§ **DIRECTIONS FOR THIS TASK**: Find every line in the records that holds the string "annotation". Copy each one.

───

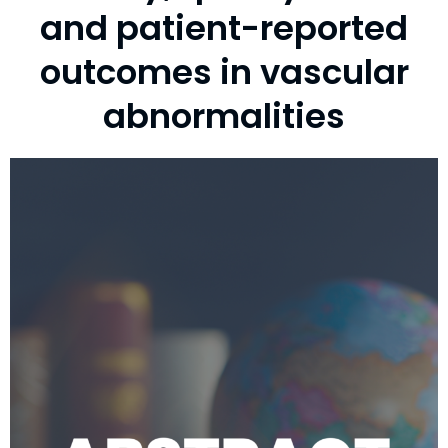
and patient-reported
outcomes in vascular
abnormalities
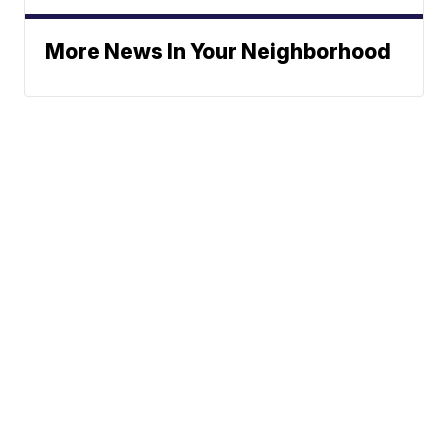
More News In Your Neighborhood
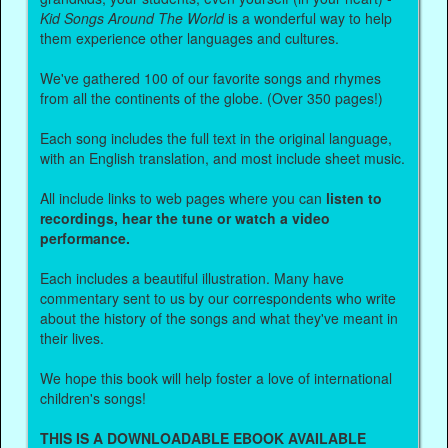
Kid Songs Around The World
is a wonderful way to help
them experience other languages and cultures.
We've gathered 100 of our favorite songs and rhymes
from all the continents of the globe. (Over 350 pages!)
Each song includes the full text in the original language,
with an English translation, and most include sheet music.
All include links to web pages where you can
listen to
recordings, hear the tune or watch a video
performance.
Each includes a beautiful illustration. Many have
commentary sent to us by our correspondents who write
about the history of the songs and what they've meant in
their lives.
We hope this book will help foster a love of international
children's songs!
THIS IS A DOWNLOADABLE EBOOK AVAILABLE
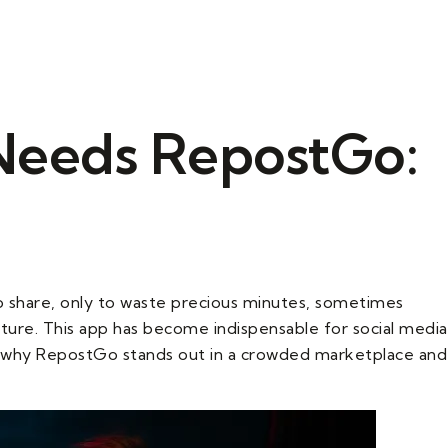
(908) 574-8123
Needs RepostGo:
o share, only to waste precious minutes, sometimes
ture. This app has become indispensable for social media
ore why RepostGo stands out in a crowded marketplace and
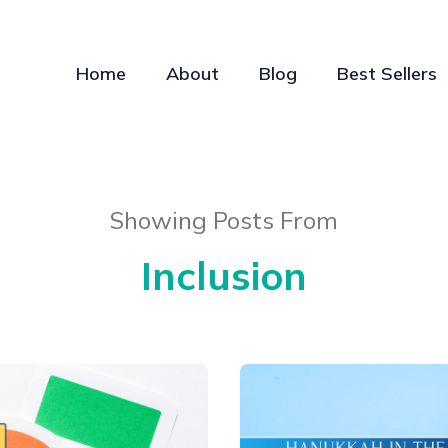
Home
About
Blog
Best Sellers
Showing Posts From
Inclusion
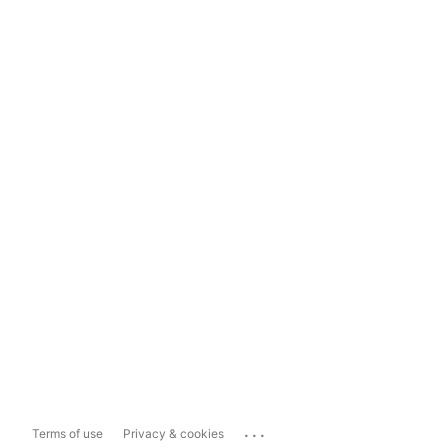
...
Terms of use
Privacy & cookies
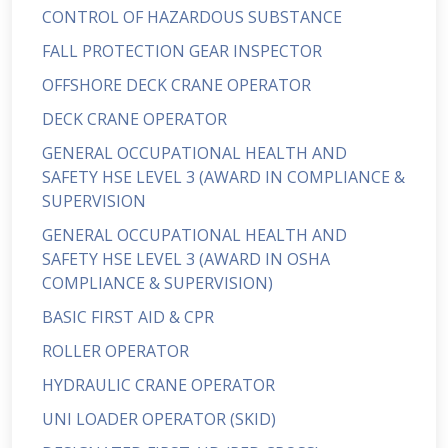
CONTROL OF HAZARDOUS SUBSTANCE
FALL PROTECTION GEAR INSPECTOR
OFFSHORE DECK CRANE OPERATOR
DECK CRANE OPERATOR
GENERAL OCCUPATIONAL HEALTH AND
SAFETY HSE LEVEL 3 (AWARD IN COMPLIANCE &
SUPERVISION
GENERAL OCCUPATIONAL HEALTH AND
SAFETY HSE LEVEL 3 (AWARD IN OSHA
COMPLIANCE & SUPERVISION)
BASIC FIRST AID & CPR
ROLLER OPERATOR
HYDRAULIC CRANE OPERATOR
UNI LOADER OPERATOR (SKID)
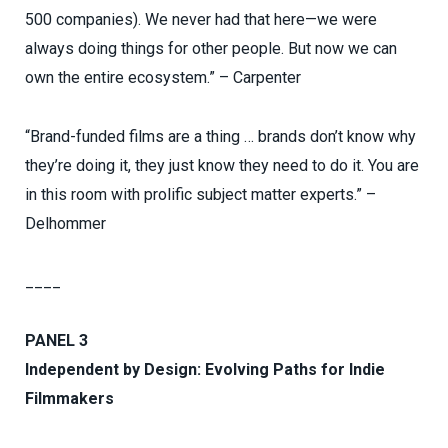
500 companies). We never had that here—we were
always doing things for other people. But now we can
own the entire ecosystem.” – Carpenter
“Brand-funded films are a thing … brands don’t know why
they’re doing it, they just know they need to do it. You are
in this room with prolific subject matter experts.” –
Delhommer
____
PANEL 3
Independent by Design: Evolving Paths for Indie
Filmmakers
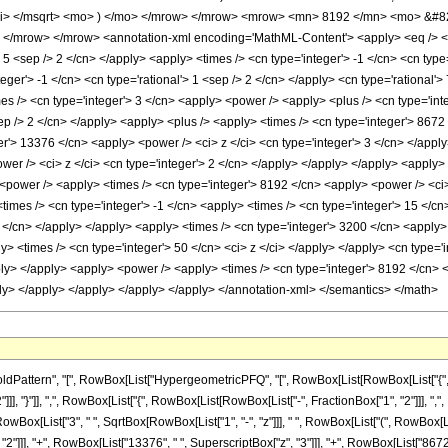
mi> </msqrt> <mo> ) </mo> </mrow> </mrow> <mrow> <mn> 8192 </mn> <mo> &#8
</mrow> </mrow> <annotation-xml encoding='MathML-Content'> <apply> <eq /> <ap
> 5 <sep /> 2 </cn> </apply> <apply> <times /> <cn type='integer'> -1 </cn> <cn type=
nteger'> -1 </cn> <cn type='rational'> 1 <sep /> 2 </cn> </apply> <cn type='rational'>
mes /> <cn type='integer'> 3 </cn> <apply> <power /> <apply> <plus /> <cn type='inte
ep /> 2 </cn> </apply> <apply> <plus /> <apply> <times /> <cn type='integer'> 8672
r'> 13376 </cn> <apply> <power /> <ci> z </ci> <cn type='integer'> 3 </cn> </apply
er /> <ci> z </ci> <cn type='integer'> 2 </cn> </apply> </apply> </apply> <apply> 
<power /> <apply> <times /> <cn type='integer'> 8192 </cn> <apply> <power /> <ci> 
times /> <cn type='integer'> -1 </cn> <apply> <times /> <cn type='integer'> 15 </c
5 </cn> </apply> </apply> <apply> <times /> <cn type='integer'> 3200 </cn> <apply>
ly> <times /> <cn type='integer'> 50 </cn> <ci> z </ci> </apply> </apply> <cn type='
ply> </apply> <apply> <power /> <apply> <times /> <cn type='integer'> 8192 </cn> <
ply> </apply> </apply> </apply> </apply> </annotation-xml> </semantics> </math>
attern", "[", RowBox[List["HypergeometricPFQ", "[", RowBox[List[RowBox[List["{", Row
]]], "}"]], ",", RowBox[List["{", RowBox[List[RowBox[List["-", FractionBox["1", "2"]]], ",", Frac
x[List["3", " ", SqrtBox[RowBox[List["1", "-", "z"]]], " ", RowBox[List["(", RowBox[List[
"]]], "+", RowBox[List["13376", " ", SuperscriptBox["z", "3"]]], "+", RowBox[List["8672", "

───

§ **RESPONSE BOX**:
</mrow> </mrow> <annotation-xml encoding='MathML-Content'> <apply> <eq /> <ap
ply> </apply> </apply> </apply> </apply> </annotation-xml> </semantics> </math>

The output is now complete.